Jabberwocky Ecology

Fork our course: A semester-long Data Carpentry course for biologists

This is post is co-authored by Zack Brym and Ethan White

Over the last year and a half we have been actively developing a semester-long Data Carpentry course designed to be easily customized and integrated into existing graduate and undergraduate curricula.

Data Carpentry for Biologists contains course materials for teaching scientists how to work more effectively with data. The course provides introductions to data management and relational databases, data manipulation and analysis, and data visualization. It covers the same general types of material as a two-day Data Carpentry workshop, but expands the materials and opportunities for practice into a full-length university course. The teaching material uses R and SQLite, with some corresponding materials for Python as well. To help students understand the direct applications to their interests, the examples and exercises focus on biological questions and working with real data. The course emphasizes using best practices to produce reusable and reproducible data analysis.

Active-learning Teaching Materials

Learning computing requires active practice by working through programming problems. Just diving in to computing is challenging for most scientists, so the course instruction is designed to combine short live-coding introductions to concepts followed immediately by the students working on a related exercise. Additional exercises are assigned later for practice. This follows the “I do”, “We do”, “You do” approach to teaching, which leverages the benefits of active-learning and flipped classrooms without leaving students who are less comfortable with the material feeling lost. The bulk of class time is spent working on assigned exercises with the instructor moving around the room helping guide students through things they don’t understand and engaging with students who are thinking about advanced applications of what they’ve learned.

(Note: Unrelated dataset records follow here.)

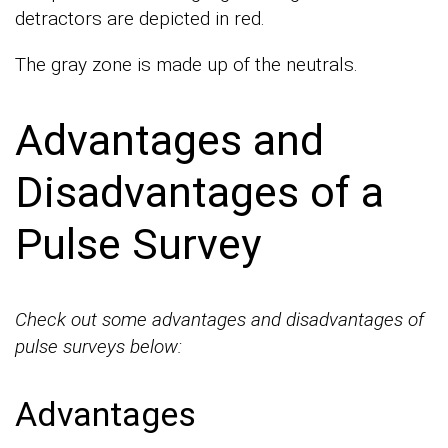
detractors are depicted in red.
The gray zone is made up of the neutrals.
Advantages and
Disadvantages of a
Pulse Survey
Check out some advantages and disadvantages of
pulse surveys below:
Advantages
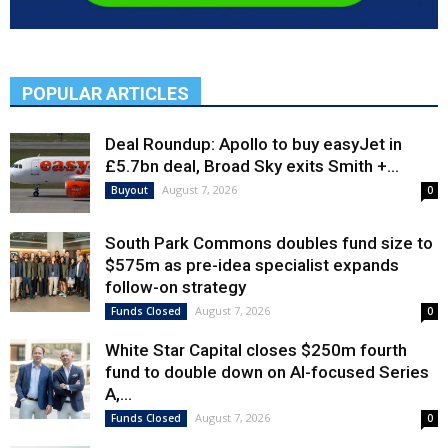
POPULAR ARTICLES
Deal Roundup: Apollo to buy easyJet in
£5.7bn deal, Broad Sky exits Smith +...
August 7, 2026
Buyout
0
South Park Commons doubles fund size to
$575m as pre-idea specialist expands
follow-on strategy
August 7, 2026
Funds Closed
0
White Star Capital closes $250m fourth
fund to double down on AI-focused Series
A,...
August 7, 2026
Funds Closed
0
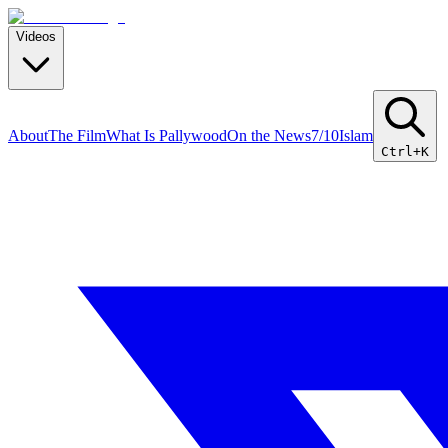
Videos
About
The Film
What Is Pallywood
On the News
7/10
Islam
Ctrl+K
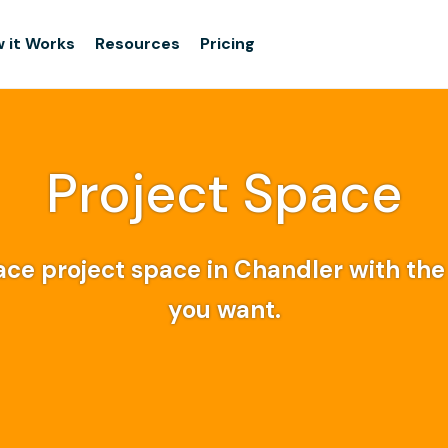
 it Works
Resources
Pricing
Project Space
ce project space in Chandler with the f
you want.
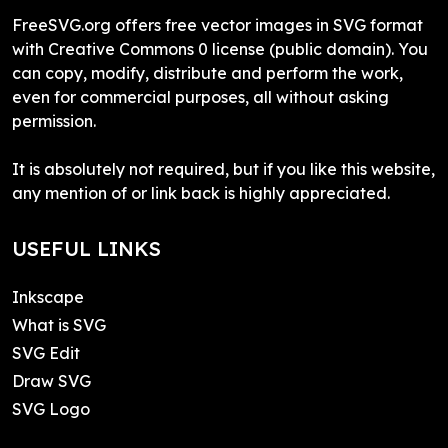
FreeSVG.org offers free vector images in SVG format
with Creative Commons 0 license (public domain). You
can copy, modify, distribute and perform the work,
even for commercial purposes, all without asking
permission.
It is absolutely not required, but if you like this website,
any mention of or link back is highly appreciated.
USEFUL LINKS
Inkscape
What is SVG
SVG Edit
Draw SVG
SVG Logo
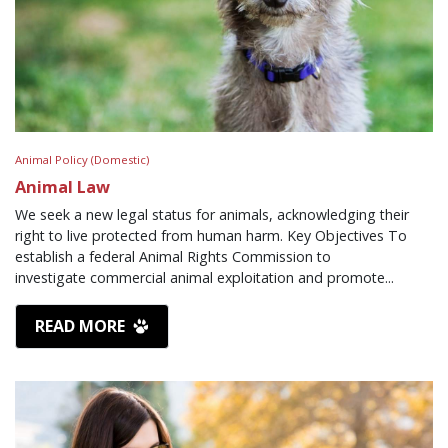
Animal Policy (Domestic)
Animal Law
We seek a new legal status for animals, acknowledging their
right to live protected from human harm. Key Objectives To
establish a federal Animal Rights Commission to
investigate commercial animal exploitation and promote...
READ MORE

This approach is the result of lots of reading about effective teaching methods and Ethan’s experience teaching this and related courses over the last six years at Utah State University and the University of Florida. It seems to work well for both students that get the material easily and those that find it more challenging. We’ve also tried to make these materials as useful as possible for self-guided students.

Open course development

Software Carpentry and Data Carpentry have shown how powerful collaborative lesson development can be and we’re interested in bringing that to the university classroom. We have designed the course materials to be modular and easy to modify, and the course website easy to clone and set up. All of the teaching materials and associated website files are openly available at the Data Carpentry for Biologists repository on GitHub under CC-BY and MIT licenses. The course materials are all written in Markdown and everything runs on Jekyll through GitHub Pages. Making your own version of the course should take less than an hour. We’ve developed documentation for how to create your own version of the course and how to contribute to development. Exercises and assignments are modular and changing exercises and assignments simply involves reordering items in a list. Adding a new exercise involves creating a new Markdown file and then adding its title to the list of exercises for an assignment.

Get Involved

If you teach, or want to teach, a course like this, we’d love to get you involved. Here are some useful links for getting started.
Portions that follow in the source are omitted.